Gohou Michel à la jeunesse guinéenne : ’’Ne vous inscrivez pas dans la violence’’

article mise à jour : 5 juin 2013
Présent en Guinée pour l’évènement ‘’le Week-end de Fou Rire’’, l’humoriste Gouhou Michel, a profité d’une conférence de presse ce mercredi matin pour passer un message de paix à la jeunesse guinéenne. Se présentant en vrai panafricaniste, l’Artiste ivoirien à expliquer l’expérience amère du conflit ivoirien. Il a aussi lancé un appel à la jeunesse africaine pour construire l’Afrique de demain. Lisez….

’’Nous avons toujours un message de paix à lancer à l’endroit de la jeunesse. Abandonnons les provocations, abandonnons les violences, abandonnons les attaques, abandonnons les déchirures. L’Afrique à besoin de construction, l’Afrique a de plus besoin de symbiose, l’Afrique a besoin de rapprocher ses enfants. Dans la déchirure on ne peut rien faire.
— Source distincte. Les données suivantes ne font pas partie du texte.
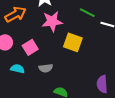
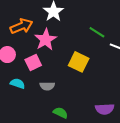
pink star: (52, 21) -> (46, 40), moved, turned -30
purple semicircle: (102, 84) -> (105, 109), turned -96

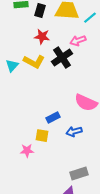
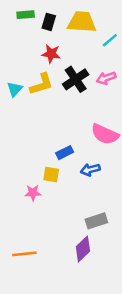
cyan line: (90, 18) -> (110, 40), moved
pink arrow: (78, 41) -> (106, 78), moved
yellow L-shape: (34, 62) -> (41, 84), turned -45

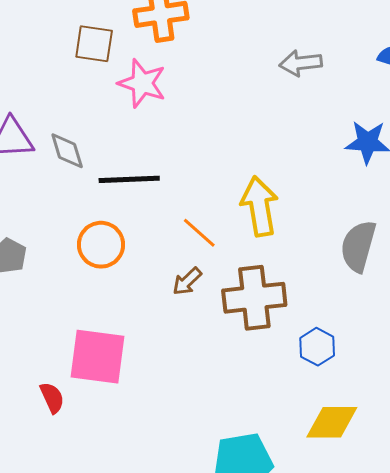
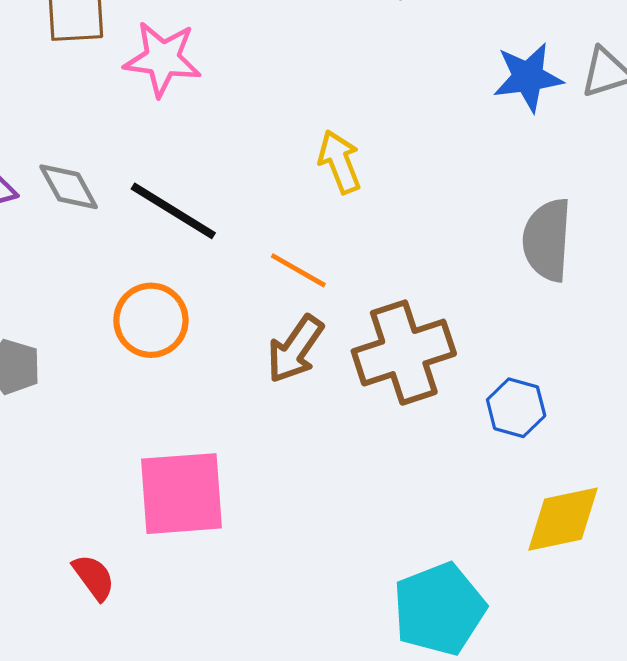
black line: (129, 179) -> (173, 211), turned 46
yellow arrow: (260, 206) -> (340, 162), moved, size x0.7
brown arrow: (187, 281) -> (295, 349), size x1.4
red semicircle: (52, 398) -> (94, 577), moved

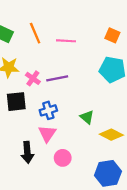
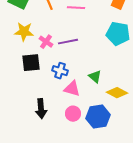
blue cross: (48, 110) -> (60, 71), turned 35
pink triangle: (47, 134) -> (72, 89), moved, turned -48
blue hexagon: (108, 173) -> (98, 117), moved

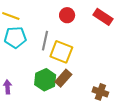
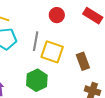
brown rectangle: (63, 78) -> (83, 61), moved, turned -60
Nous avons tout en Afrique. Le sous-sol africain est plus riche que partout ailleurs. Nous avons aussi le potentiel humain et intellectuel. Mais pourquoi alors, s’investir dans la violence. Vous allez voir qu’en occident, le sous-sol est pauvre, il n’y a rien. Pourquoi nos jeunes se battent pour arriver là-bas ? C’est parce que nos richesses ne sont pas exploitées et redistribuées à tous.

Je demande à la jeunesse, avec cette nouvelle technologie de beaucoup apprendre. La jeunesse a maintenant la tète ouverte.
L’Afrique de demain se repose sur cette jeunesse. On compte sur vous. Abandonnez toutes les fausses histoires. Afrique doit être unie et indivisible, personne ne doit venir construire l’Afrique pour nous. C’est nous qui allons le faire.’’

Le rôle des artistes

’’Et nous les artistes, nous sommes les porte-voix du peuple. C’est nous qui vivons parmi la masse faible. On connait les problèmes que le peuple soulève.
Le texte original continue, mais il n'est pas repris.